Regex 101 Exercise S3 – Validate a zip+4 zip code – Discussion


Exercise S3 – Validate a zip+4 zip code.


The US has a 5 digit zip code with an optional 4 digit suffix. Write a regex to validate that the input is in the proper format:


Sample strings


98008
98008-4893


****


This one is fairly similar to what we’ve done in the past. The most obvious way to match the first chunk of digits (“chunk” is a regex “term of art” that refers to a section of characters that you want to match (not really…)). We can do that with :


\d{5}


And we can easily match the second version with:


\d{5}-\d{4}


I got an email recently where the writer asked, “I’ve heard that it sometimes makes more sense to use two regexes rather than a single more complex one”. Though crafting a single regex that covers all the cases can be an interesting intellectual exercise (a good idea if you want to avoid the heartbreak of flabby neurons), it sometimes makes more sense to cut your losses and simply use several regexes in sequence, and get out of work before happy hour is over.


Which is a long-winded way to say that I could just declare victory at this point, but that wouldn’t be very educational (I desperately hoped to link to a .wav file of Daryl Hannah saying “edu cational” from Splash, but alas, repeated web searches proved fruitless). So, onward.

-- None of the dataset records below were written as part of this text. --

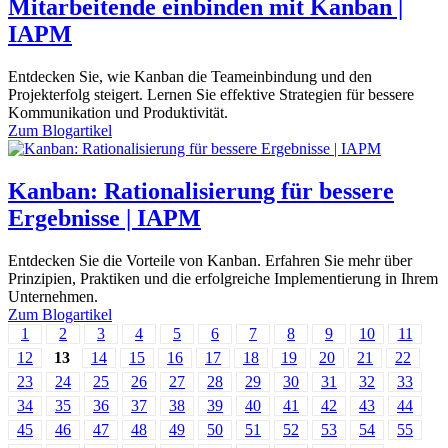
Mitarbeitende einbinden mit Kanban |
IAPM
Entdecken Sie, wie Kanban die Teameinbindung und den
Projekterfolg steigert. Lernen Sie effektive Strategien für bessere
Kommunikation und Produktivität.
Zum
Blogartikel
Kanban: Rationalisierung für bessere
Ergebnisse | IAPM
Entdecken Sie die Vorteile von Kanban. Erfahren Sie mehr über
Prinzipien, Praktiken und die erfolgreiche Implementierung in Ihrem
Unternehmen.
Zum
Blogartikel
1
2
3
4
5
6
7
8
9
10
11
12
13
14
15
16
17
18
19
20
21
22
23
24
25
26
27
28
29
30
31
32
33
34
35
36
37
38
39
40
41
42
43
44
45
46
47
48
49
50
51
52
53
54
55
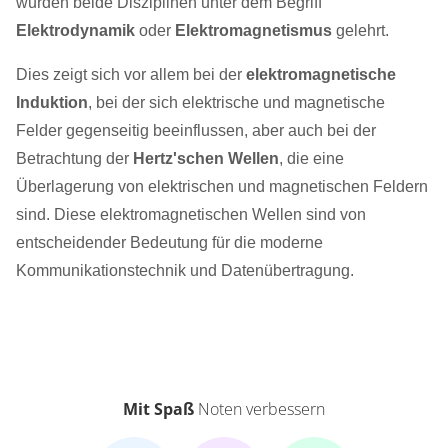
wurden beide Disziplinen unter dem Begriff
Elektrodynamik
oder
Elektromagnetismus
gelehrt.
Dies zeigt sich vor allem bei der
elektromagnetische
Induktion
, bei der sich elektrische und magnetische
Felder gegenseitig beeinflussen, aber auch bei der
Betrachtung der
Hertz'schen Wellen
, die eine
Überlagerung von elektrischen und magnetischen Feldern
sind. Diese elektromagnetischen Wellen sind von
entscheidender Bedeutung für die moderne
Kommunikationstechnik und Datenübertragung.
Mit Spaß
Noten verbessern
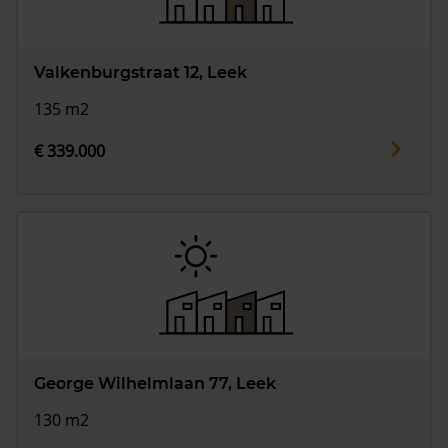
Valkenburgstraat 12, Leek
135 m2
€ 339.000
George Wilhelmlaan 77, Leek
130 m2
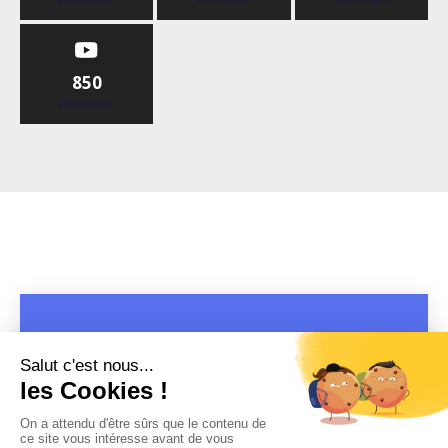
850
Abonnés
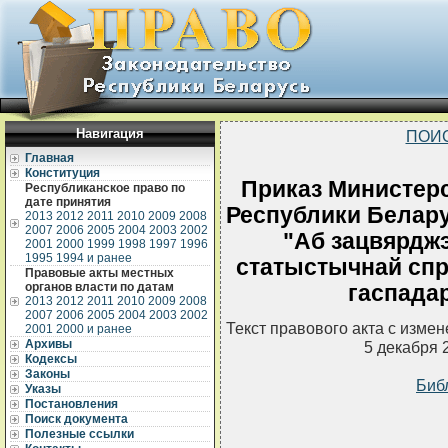
Навигация
ПОИ
Главная
Конституция
Приказ Министерс
Республиканское право по
дате принятия
Республики Беларус
2013
2012
2011
2010
2009
2008
2007
2006
2005
2004
2003
2002
"Аб зацвярдж
2001
2000
1999
1998
1997
1996
1995
1994 и ранее
статыстычнай спр
Правовые акты местных
органов власти по датам
гаспадар
2013
2012
2011
2010
2009
2008
2007
2006
2005
2004
2003
2002
Текст правового акта с изме
2001
2000 и ранее
Архивы
5 декабря 
Кодексы
Законы
Биб
Указы
Постановления
Поиск документа
Полезные ссылки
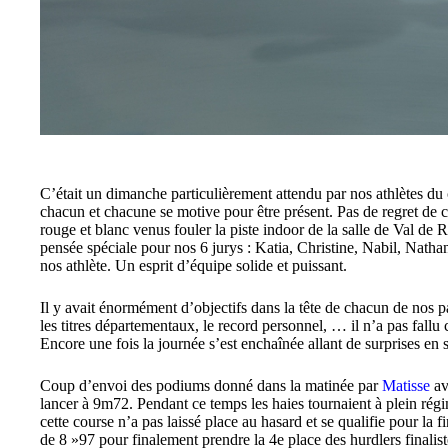
C’était un dimanche particulièrement attendu par nos athlètes du 
chacun et chacune se motive pour être présent. Pas de regret de c
rouge et blanc venus fouler la piste indoor de la salle de Val de 
pensée spéciale pour nos 6 jurys : Katia, Christine, Nabil, Natha
nos athlète. Un esprit d’équipe solide et puissant.
Il y avait énormément d’objectifs dans la tête de chacun de nos p
les titres départementaux, le record personnel, … il n’a pas fallu
Encore une fois la journée s’est enchaînée allant de surprises en s
Coup d’envoi des podiums donné dans la matinée par
Matisse
av
lancer à 9m72. Pendant ce temps les haies tournaient à plein rég
cette course n’a pas laissé place au hasard et se qualifie pour la
de 8 »97 pour finalement prendre la 4e place des hurdlers finalis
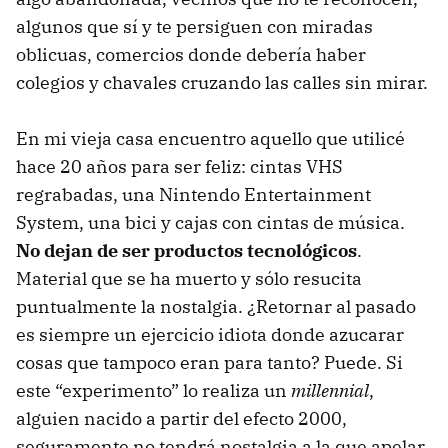
algunos que sí y te persiguen con miradas
oblicuas, comercios donde debería haber
colegios y chavales cruzando las calles sin mirar.
En mi vieja casa encuentro aquello que utilicé
hace 20 años para ser feliz: cintas VHS
regrabadas, una Nintendo Entertainment
System, una bici y cajas con cintas de música.
No dejan de ser productos tecnológicos
.
Material que se ha muerto y sólo resucita
puntualmente la nostalgia. ¿Retornar al pasado
es siempre un ejercicio idiota donde azucarar
cosas que tampoco eran para tanto? Puede. Si
este “experimento” lo realiza un
millennial
,
alguien nacido a partir del efecto 2000,
seguramente no tendrá nostalgia a la que apelar.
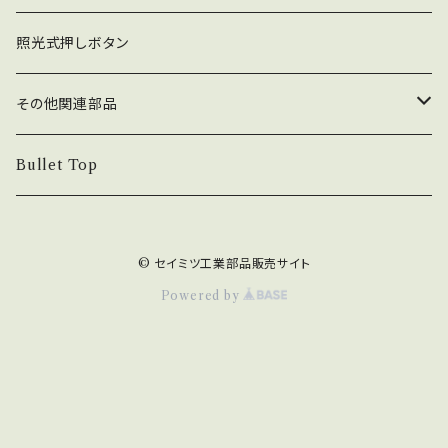
コネクタ接続型
ジョイスティック関連部品
押しボタン_30φ
照光式押しボタン
ファストン端子型
レバーボール
30φ_ネジ式
NOBIモデル関連
押しボタン_24φ
その他関連部品
単品部品（ジョイスティック）
30φ_差込式
24φ_ネジ式
単品部品（押しボタン）
電子部品
Bullet Top
24φ_差込式
チェリースイッチ仕様押しボタン
ステッカー
© セイミツ工業部品販売サイト
コネクタ・端子
Powered by
カード専用紙
八万ロック（キー関連）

Regex provides an “or” option where you can match one of several things. To do that in this case, we would write:


^
(
\d{5}-\d{4}     # zip + 4 format
|              # or
\d{5}           # standard zip format
)
$


which would match either of these. This is a reasonable way to write this match.


The final way is to use one of the quantifiers I discussed before. If we use the “?” quantifier, we can write:


^
\d{5}           # 5 character zip code
(-\d{4})?       # optional “+4” suffix
$


I think this would be my preferred solution.


Though we used parenthesis for grouping, they actually have other uses as well in regex. Tune in next week, where the word for the day will be “capture”. Or, perhaps, “spongiferous”.


What do you think of the series so far? If you’ve used regex before, it should seem simple to you. What would you change? What would you leave the same?


 

Comments (8)

  1. Vladimit says:

    To validate an input, i was using this pattern:

    ————————

    ^d{5}(?:-d{4})?$

    ————————

    it is very similar to yours, but makes input like this:

    99999-999999999 incorrect

  2. ericgu says:

    Vladimit,

    I don’t understand your comment. The only difference between your regex and mine is that you used the non-capture "?:" inside the parenthesis.

    Eric

  3. Ron Mexico says:

    I like the series. I have already read up on regexes fairly well, but for some reason I just can’t deal with them too well. In my opinion no discussion on regex is too simple.

  4. Chris Haas says:

    I like the series, too. I’ve done some pretty deep regex before for screen scraping but I always enjoy re-learning something since I usually learn at least one new thing. And right away on the first or second day I learned about IgnorePatternWhitespace, something I always saw but never took the time to figure out what it was. The only thing that would be nice for me would be if you showed the regex in both expanded form with comments as well as the condensed one line version. After so many years of seeing single lined regular expressions I actually have a harder time reading them when you put them on multiple lines. But otherwise keep it up!

  5. dru says:

    —————–v——

    ^d{5}(?:-d{4})?$

    —————–^——

    I saw this($) as the the key element in Vladimit regex.

    Love the series. Can’t wait for Search and Replace.

  6. Steve Henke says:

    Great series. This is a nice way to gradually learn and relearn concepts that I haven’t taken the time to fully understand.

    What is the history of some of these patterns and symbols, e.g. why ^ and $? Are there pattern matching differences between .NET and other implementations, or only in way .NET classes provide for handling of searches, matches, etc.?

  7. Brian says:

    I’m enjoying the series. I’ve never really had to use regex before, though I can see where it will be useful in the future.

  8. It’s a great series. For those that don’t have regular expression experience, it is very valuable.

    I don’t have experience of this kind myself, all I’ve done is read a book or two, and I am finding the classroom format (read, assignment, discussion) to be very helpful.